Das hieße: Sich nicht an jeder Front verkämpfen und Verliererthemen auch
mal liegen lassen. An manchen Stellen würde das zwar weitere Bauchschmerzen
produzieren; manche Stammwähler*innen würden erneut enttäuscht. Über
die Enttäuschung könnten sie aber hinwegkommen, wenn sie hören: Hier, hier
und hier haben die Grünen im Gegenzug wirklich etwas Grünes erkämpft.
## Krieg und Frieden
Da Habeck die Partei in den Wahlkampf führen wird, sollten diese Erfolge im
besten Fall in Verbindung zu ihm stehen. Den Ausbau der Erneuerbaren
Energien kann er schon mal für sich verbuchen, er ist in seinem Ressort
angesiedelt und geht gut voran. Die Suche nach zusätzlichen Gewinnerthemen
ist etwas kniffliger. Unter anderem, weil vieles von dem, was der
Koalitionsvertrag für Habecks Ministerium vorgesehen hatte, schon
abgearbeitet ist.
Ein paar Vorhaben sind aber noch übrig, etwa die Einführung eines
Rüstungsexportkontrollgesetzes. Es ist in Habecks Ressort angesiedelt und
verzögert sich schon lange, [4][die Umsetzung gilt nicht mehr als
garantiert]. Dabei böte das Gesetz für die Grünen die Chance, einen Makel
zu beheben: Die eindeutige Haltung der Grünen zum Krieg in der Ukraine ist
vielen Deutschen suspekt. Die grüne Kritik an Israels Kriegsführung in Gaza
ist manchen zu zahm. Auf der Friedenspartei klebt das
Kriegstreiber-Etikett, zum Teil auch auf Habeck selbst.
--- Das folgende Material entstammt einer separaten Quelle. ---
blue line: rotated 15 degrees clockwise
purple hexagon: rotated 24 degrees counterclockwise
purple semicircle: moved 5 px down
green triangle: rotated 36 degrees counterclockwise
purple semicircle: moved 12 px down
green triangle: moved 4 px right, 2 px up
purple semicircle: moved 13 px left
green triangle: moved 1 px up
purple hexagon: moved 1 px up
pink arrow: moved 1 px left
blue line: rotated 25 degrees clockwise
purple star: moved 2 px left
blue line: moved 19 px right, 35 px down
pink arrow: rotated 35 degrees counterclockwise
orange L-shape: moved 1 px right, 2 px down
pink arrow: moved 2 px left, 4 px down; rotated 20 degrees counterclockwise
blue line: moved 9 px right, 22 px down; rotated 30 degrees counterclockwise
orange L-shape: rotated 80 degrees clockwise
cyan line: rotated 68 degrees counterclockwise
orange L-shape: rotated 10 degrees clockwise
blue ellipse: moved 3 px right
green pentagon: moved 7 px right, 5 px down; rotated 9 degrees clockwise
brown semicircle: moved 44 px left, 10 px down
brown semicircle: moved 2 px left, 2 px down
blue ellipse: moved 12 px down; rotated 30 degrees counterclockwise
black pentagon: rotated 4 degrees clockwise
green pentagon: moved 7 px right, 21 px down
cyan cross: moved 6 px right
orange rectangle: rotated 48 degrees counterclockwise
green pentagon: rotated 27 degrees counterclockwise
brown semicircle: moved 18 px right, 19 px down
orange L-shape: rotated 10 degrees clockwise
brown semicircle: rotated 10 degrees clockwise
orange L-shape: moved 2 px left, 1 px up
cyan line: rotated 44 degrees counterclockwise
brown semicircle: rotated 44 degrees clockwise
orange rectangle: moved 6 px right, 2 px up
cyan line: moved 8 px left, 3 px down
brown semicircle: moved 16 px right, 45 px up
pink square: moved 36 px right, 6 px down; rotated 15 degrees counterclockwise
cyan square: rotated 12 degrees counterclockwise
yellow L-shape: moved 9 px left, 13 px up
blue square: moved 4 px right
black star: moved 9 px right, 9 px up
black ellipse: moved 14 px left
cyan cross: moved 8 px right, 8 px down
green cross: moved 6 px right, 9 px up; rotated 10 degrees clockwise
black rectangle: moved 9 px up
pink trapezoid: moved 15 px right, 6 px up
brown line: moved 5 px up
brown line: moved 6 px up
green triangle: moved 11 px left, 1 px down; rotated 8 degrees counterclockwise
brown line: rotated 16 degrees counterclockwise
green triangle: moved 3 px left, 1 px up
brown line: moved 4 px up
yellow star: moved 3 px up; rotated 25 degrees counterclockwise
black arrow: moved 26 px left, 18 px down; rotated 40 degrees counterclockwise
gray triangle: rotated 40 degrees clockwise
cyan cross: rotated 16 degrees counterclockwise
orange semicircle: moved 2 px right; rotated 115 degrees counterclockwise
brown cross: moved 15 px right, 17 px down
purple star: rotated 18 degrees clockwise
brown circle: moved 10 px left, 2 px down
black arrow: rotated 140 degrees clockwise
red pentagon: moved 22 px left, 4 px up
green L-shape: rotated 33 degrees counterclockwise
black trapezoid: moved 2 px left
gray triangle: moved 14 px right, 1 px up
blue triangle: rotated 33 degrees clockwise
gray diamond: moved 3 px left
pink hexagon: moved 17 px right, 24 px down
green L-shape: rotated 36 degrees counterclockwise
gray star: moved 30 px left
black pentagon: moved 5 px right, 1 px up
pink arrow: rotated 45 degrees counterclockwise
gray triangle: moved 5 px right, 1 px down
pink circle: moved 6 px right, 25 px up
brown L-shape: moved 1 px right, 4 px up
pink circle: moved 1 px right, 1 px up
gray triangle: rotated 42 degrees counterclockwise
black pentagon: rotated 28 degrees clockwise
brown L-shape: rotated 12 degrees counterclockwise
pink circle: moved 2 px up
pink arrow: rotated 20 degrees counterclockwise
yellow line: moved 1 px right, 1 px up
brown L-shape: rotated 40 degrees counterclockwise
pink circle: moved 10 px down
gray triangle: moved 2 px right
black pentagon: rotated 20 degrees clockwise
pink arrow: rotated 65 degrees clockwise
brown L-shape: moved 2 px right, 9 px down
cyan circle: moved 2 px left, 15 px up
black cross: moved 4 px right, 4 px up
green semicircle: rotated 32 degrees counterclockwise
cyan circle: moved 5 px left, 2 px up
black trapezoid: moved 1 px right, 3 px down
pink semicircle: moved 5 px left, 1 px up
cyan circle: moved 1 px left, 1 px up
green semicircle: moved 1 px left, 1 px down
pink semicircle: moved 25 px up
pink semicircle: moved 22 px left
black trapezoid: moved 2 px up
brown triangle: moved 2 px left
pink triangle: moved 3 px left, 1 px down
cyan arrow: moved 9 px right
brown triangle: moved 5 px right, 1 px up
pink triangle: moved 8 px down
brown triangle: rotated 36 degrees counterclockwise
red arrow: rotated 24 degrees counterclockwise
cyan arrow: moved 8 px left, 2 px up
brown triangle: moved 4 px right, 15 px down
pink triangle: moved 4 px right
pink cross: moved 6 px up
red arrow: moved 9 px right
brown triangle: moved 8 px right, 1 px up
Würde er nun die Initiative ergreifen und ein Gesetz durchfechten, das
Waffenexporte an die Guten weiterhin erlaubt, Waffenexporte an alle anderen
aber stärker reguliert – der schlechte Eindruck wäre korrigiert.
Der größte Makel, für die Grünen und speziell für Habeck, ist aber ein
anderer: Das Debakel um das Gebäudeenergiegesetz aus dem Frühjahr 2022. Der
Ärger vieler Deutschen über das grüne Projekt will einfach nicht
verfliegen. Seinen Heizhammer wird Habeck nicht los.
## Noch mal die Baerbock fragen
Was kann man da noch machen? Abwarten und Hoffen ist eine Option.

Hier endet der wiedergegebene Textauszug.